– Ну, не-ет.
– «Радиохед»?
– Нет.
– А Бьорк?
– Бьорк? – Она задумалась. – Нет, больше нет. Но вот раньше я «Кукл» очень любила.
– Разве тебе никогда не надоедает? В смысле, слушать одни и те же песни?
– Нет. Правда не надоедает. А зачем тогда покупать диски, если ты потом бросишь их слушать. Я люблю «Зэ Кардиганс», и они мне не надоедают.
– Зато нам надоедает, – засмеялся Хавстейн. – Господи, да я не знаю, сколько раз мне хотелось спрятать все эти твои диски!

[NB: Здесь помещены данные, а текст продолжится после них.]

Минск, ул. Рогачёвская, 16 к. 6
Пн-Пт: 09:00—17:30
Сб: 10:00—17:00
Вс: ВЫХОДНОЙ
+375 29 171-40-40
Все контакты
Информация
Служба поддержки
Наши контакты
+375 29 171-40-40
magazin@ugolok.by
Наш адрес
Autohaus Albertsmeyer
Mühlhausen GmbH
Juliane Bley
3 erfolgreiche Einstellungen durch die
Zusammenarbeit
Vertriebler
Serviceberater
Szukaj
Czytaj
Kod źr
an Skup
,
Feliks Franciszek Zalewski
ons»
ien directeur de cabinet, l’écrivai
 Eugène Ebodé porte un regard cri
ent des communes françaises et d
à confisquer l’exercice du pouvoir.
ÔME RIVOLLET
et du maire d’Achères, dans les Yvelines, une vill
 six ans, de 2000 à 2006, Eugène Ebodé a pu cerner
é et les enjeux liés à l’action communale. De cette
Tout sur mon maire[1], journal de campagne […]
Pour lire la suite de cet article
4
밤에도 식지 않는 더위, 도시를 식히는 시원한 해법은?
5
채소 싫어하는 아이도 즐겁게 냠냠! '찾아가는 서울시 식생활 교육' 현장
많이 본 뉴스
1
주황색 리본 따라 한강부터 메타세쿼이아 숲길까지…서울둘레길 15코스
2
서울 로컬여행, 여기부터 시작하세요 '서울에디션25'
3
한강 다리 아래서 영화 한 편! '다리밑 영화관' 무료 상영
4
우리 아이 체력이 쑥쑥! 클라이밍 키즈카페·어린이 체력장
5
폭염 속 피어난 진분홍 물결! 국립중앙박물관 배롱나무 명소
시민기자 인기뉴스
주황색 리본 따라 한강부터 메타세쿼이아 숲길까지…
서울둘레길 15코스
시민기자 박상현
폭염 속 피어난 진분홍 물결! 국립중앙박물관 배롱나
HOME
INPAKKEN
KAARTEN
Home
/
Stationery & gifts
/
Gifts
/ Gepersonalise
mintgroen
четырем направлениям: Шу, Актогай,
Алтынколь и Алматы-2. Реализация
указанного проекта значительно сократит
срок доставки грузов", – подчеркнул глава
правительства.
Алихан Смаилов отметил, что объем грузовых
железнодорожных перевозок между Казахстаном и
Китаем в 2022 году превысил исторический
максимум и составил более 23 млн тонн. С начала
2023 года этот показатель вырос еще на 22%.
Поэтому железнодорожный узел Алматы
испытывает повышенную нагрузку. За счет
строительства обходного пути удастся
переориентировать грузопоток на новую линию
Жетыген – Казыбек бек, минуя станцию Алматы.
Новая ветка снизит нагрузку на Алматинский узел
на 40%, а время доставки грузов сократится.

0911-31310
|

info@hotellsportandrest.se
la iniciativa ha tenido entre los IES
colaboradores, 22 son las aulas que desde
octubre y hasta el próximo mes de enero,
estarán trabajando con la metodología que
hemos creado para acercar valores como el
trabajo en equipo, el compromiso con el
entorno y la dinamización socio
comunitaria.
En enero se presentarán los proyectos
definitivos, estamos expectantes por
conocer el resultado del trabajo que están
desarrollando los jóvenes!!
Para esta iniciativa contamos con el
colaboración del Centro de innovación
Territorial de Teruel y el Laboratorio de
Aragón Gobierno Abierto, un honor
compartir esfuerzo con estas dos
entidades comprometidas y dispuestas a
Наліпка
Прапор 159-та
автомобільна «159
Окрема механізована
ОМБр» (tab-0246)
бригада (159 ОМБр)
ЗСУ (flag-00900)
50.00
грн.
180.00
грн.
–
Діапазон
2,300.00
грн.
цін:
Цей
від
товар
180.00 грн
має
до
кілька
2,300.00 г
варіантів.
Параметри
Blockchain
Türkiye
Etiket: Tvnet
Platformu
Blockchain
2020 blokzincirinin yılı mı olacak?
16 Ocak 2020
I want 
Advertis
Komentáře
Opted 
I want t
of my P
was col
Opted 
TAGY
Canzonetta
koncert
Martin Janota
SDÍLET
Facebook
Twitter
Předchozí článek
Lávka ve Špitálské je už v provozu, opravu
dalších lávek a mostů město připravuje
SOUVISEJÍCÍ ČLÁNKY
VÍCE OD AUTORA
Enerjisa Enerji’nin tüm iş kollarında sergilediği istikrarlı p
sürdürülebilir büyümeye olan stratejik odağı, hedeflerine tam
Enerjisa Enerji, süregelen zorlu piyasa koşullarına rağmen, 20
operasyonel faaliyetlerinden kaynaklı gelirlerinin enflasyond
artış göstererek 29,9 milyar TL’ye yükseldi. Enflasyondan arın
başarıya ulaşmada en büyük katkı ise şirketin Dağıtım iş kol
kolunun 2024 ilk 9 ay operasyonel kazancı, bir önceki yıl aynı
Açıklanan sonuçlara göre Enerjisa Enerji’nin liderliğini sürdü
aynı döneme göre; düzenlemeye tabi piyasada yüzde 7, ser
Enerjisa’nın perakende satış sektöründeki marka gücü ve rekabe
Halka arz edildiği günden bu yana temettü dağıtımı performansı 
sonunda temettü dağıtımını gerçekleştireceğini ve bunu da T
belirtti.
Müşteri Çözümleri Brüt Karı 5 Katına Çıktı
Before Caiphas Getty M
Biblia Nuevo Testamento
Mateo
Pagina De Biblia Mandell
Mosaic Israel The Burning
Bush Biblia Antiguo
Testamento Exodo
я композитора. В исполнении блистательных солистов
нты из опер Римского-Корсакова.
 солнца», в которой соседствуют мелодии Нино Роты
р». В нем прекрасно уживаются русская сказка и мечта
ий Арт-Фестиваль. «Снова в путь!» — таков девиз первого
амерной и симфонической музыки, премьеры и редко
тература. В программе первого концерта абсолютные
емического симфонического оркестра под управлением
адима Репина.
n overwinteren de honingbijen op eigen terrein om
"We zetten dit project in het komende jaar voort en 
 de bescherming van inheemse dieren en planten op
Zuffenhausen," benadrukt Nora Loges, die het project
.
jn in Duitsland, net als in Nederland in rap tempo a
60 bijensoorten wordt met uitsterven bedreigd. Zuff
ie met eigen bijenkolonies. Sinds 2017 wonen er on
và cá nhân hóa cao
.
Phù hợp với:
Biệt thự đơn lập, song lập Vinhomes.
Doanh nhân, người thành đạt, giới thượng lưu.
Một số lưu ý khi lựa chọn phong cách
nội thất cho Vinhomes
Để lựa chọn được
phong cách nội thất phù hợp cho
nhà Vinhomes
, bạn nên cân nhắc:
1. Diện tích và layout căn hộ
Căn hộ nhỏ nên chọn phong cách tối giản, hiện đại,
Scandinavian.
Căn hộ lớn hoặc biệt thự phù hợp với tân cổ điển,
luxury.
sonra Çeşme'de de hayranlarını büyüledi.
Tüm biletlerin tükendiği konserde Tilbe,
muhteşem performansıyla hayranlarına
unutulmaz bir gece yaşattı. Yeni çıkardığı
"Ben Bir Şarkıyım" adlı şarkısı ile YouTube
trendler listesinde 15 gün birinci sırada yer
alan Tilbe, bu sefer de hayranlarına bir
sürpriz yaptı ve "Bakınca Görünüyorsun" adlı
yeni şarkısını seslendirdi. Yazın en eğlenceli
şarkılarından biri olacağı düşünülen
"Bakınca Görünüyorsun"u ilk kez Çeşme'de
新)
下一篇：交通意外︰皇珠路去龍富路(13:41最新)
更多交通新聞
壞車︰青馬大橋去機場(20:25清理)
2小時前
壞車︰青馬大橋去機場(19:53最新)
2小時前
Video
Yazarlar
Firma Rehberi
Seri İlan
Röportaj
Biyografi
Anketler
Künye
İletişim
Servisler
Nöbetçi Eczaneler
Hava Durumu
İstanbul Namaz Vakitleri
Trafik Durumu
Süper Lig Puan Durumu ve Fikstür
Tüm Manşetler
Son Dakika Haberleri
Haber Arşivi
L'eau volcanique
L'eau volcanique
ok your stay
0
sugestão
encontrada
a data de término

Эннен в упор посмотрела на него:
– А знаешь, что я тогда сделаю?
– Да.
– А что ты тогда сделаешь? – спросил я.
Анна рассмеялась.
– Мне даже думать об этом страшно, – ответил Хавстейн.
– И правильно, – сказала Анна.
– Знаете, – сказала Эннен, – «Зэ Кардиганс» – это одно, а вот то, что Хавстейн слушает, – это вообще катастрофа!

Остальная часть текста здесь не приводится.